1.年末調整とは
年末調整とは給与の支払いを受ける人について、毎月の給与や賞与から源泉徴収した源泉所得税額と、その年の給与の総額から計算した源泉所得税額とを比較しその過不足を精算する手続きのことです。
2.令和2年分の主な変更点
令和2年分に関しましては論点が非常に多いため、皆様により影響が大きいと考えられるものをピックアップしてお伝えしていきます。
(1)基礎控除・給与所得控除の改正
基礎控除が10万円引き上げられ48万円となりました。それとバランスを取るかたちで給与所得控除が引き下げられました。給与の収入金額(年収)が850万円以下の方に関しては影響はありませんが、給与の収入金額が850万円を超える方に関しては給与所得控除額が令和元年分より少なくなる(所得税が多く発生する)ように改正されました。

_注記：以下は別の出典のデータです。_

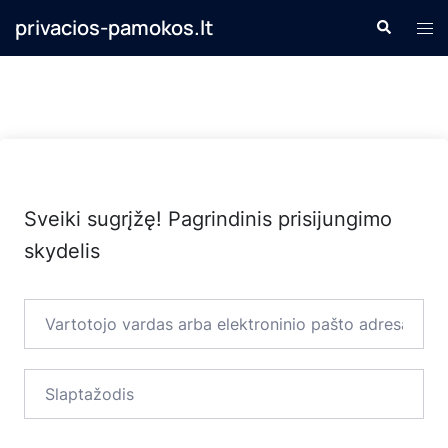
Skip
privacios-pamokos.lt
Search
Tog
to
men
content
Sveiki sugrįžę! Pagrindinis prisijungimo
skydelis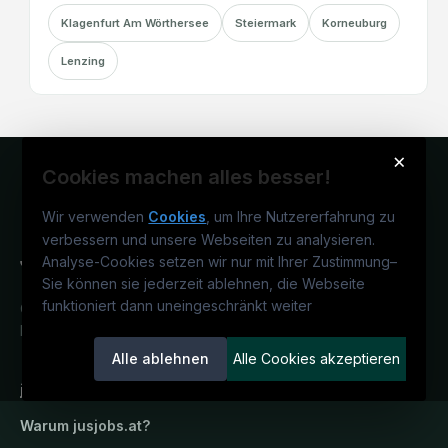
Klagenfurt Am Wörthersee
Steiermark
Korneuburg
Lenzing
×
Cookies machen alles besser!
Wir verwenden
Cookies
, um Ihre Nutzererfahrung zu
verbessern und unsere Webseiten zu analysieren.
Analyse-Cookies setzen wir nur mit Ihrer Zustimmung
–
Sie können sie jederzeit ablehnen, die Webseite
funktioniert dann uneingeschränkt weiter
Österreichs juristisches Karriereportal.
Ein Service der candidatis GmbH.
Alle ablehnen
Alle Cookies akzeptieren
jusjobs.at
Warum
jusjobs.at
?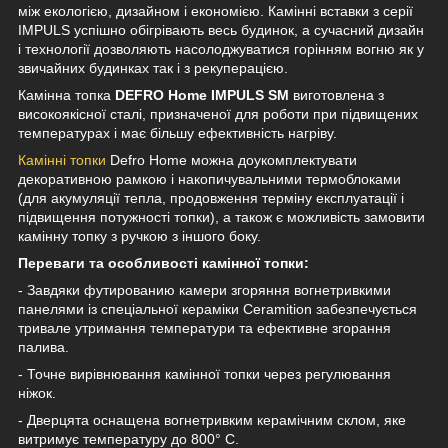
між екологією, дизайном і економією. Камінні вставки з серії
IMPULS успішно обігрівають весь будинок, а сучасний дизайн
і технології дозволяють насолоджуватися горінням вогню як у
звичайних будинках так і з рекуперацією.
Камінна топка
DEFRO Home IMPULS SM
виготовлена з
високоякісної сталі, призначеної для роботи при підвищених
температурах і має більшу ефективність нагріву.
Камінні топки
Defro Home можна доукомплектувати
декоративною рамкою і накопичувальними термоблоками
(для акумуляції тепла, продовження терміну експлуатації і
підвищення потужності топки), а також є можливість замовити
камінну топку з ручкою з іншого боку.
Переваги та особливості камінної топки:
- Завдяки футированию камери згоряння вогнетривкими
панелями із спеціальної кераміки Ceramition забезпечується
тривале утримання температури та ефективне згорання
палива.
- Точне вирівнювання камінної топки через регулювання
ніжок.
- Дверцята оснащена вогнетривким керамічним склом, яке
витримує температуру до 800° C.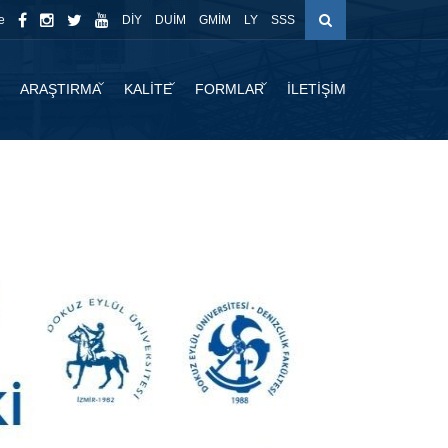
e
DİY
DUİM
GMİM
LY
SSS
ARAŞTIRMA
KALİTE
FORMLAR
İLETİŞİM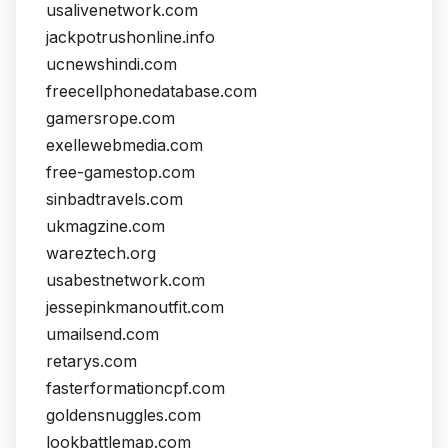
usalivenetwork.com
jackpotrushonline.info
ucnewshindi.com
freecellphonedatabase.com
gamersrope.com
exellewebmedia.com
free-gamestop.com
sinbadtravels.com
ukmagzine.com
wareztech.org
usabestnetwork.com
jessepinkmanoutfit.com
umailsend.com
retarys.com
fasterformationcpf.com
goldensnuggles.com
lookbattlemap.com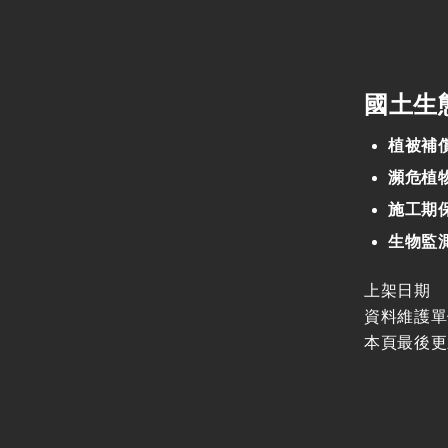
鐵道工程減碳參考指
引
國土生
植被補
瀕危植
施工期
生物監
上架日期
資料維護單
本頁最後更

また引き上げられた基礎控除ですが、令和元年分までは所得制限なく適用されておりましたが、令和2年より合計所得金額が2,400万円を超えると段階的に適用額が減少し、合計所得金額が2,500万円を超える納税者は適用を受けることができなくなりました。
(2)子ども・特別障害者等を有する者等の所得金額調整控除の創設
その年の給与の収入金額が850万円を超える所得者で、特別障害者に該当する人又は年齢23歳未満の扶養親族を有する人若しくは特別障害者である同一生計配偶者若しくは扶養親族を有する人の総所得金額を計算する際に850万円を超えた部分(上限1,000万円まで)に10%をかけた金額を給与所得から控除できるようになりました。
(3)提出書類の様式の変更
基礎控除の改正及び所得金額調整控除の創設を受け、従来「給与所得の配偶者控除等申告書(マル配)」であったものが「給与所得者の基礎控除申告書兼給与所得者の配偶者控除等申告書兼所得金額調整控除申告書(マル基・配・所)」に変更となりました。注意したいのがこのマル基・配・所を提出しないと基礎控除を受けられないという点です。今までマル扶に判子だけ押して出していたという方は特にご注意ください。
(4)ひとり親控除の創設
令和元年度までの制度では「寡婦(夫)控除」を受けられるのは離婚・死別した場合に限られておりました。このため未婚のひとり親は控除を受けることが出来ず、結婚歴による税制上の格差が問題となっておりました。令和2年分からは「寡夫」と「特別の寡婦」が廃止され、①事実婚が無く②所得500万円以下の女性が該当する「寡婦」と①事実婚が無く②所得が500万円以下で③同一生計の子を有する男女が該当する「ひとり親」の2つのセクションに統一されました。令和元年以前は所得が500万円を超えていても、同一生計の子を有していれば「寡婦」控除を受けることができましたが、令和2年分からは受けることができなくなっているので注意が必要です。